=== WHAT IS BEING ASKED ===
Take each line below that has "theory" and copy it.

=== INPUT ===
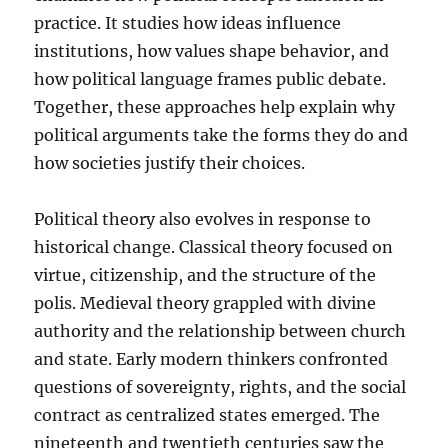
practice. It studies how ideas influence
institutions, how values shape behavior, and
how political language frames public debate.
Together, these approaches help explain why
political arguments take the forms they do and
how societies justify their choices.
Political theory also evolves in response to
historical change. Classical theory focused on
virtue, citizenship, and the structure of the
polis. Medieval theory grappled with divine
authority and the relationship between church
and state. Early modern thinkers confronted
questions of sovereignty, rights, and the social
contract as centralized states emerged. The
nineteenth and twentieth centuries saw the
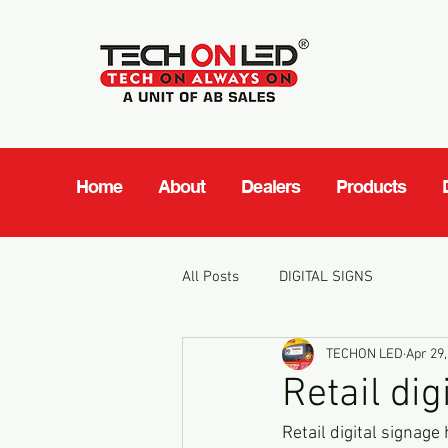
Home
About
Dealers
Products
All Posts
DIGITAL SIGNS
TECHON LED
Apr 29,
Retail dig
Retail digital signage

--

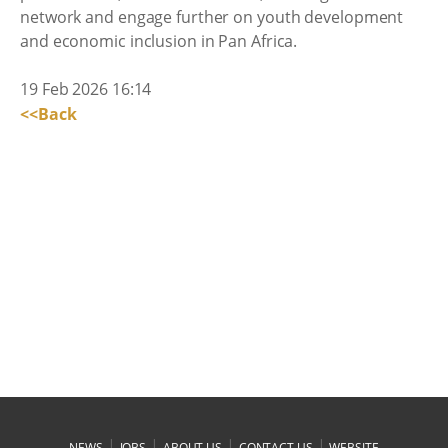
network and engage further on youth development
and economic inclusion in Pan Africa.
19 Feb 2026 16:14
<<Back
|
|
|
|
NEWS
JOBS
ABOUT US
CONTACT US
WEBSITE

=== RESPONSE BELOW ===
Political theory also evolves in response to
historical change. Classical theory focused on
polis. Medieval theory grappled with divine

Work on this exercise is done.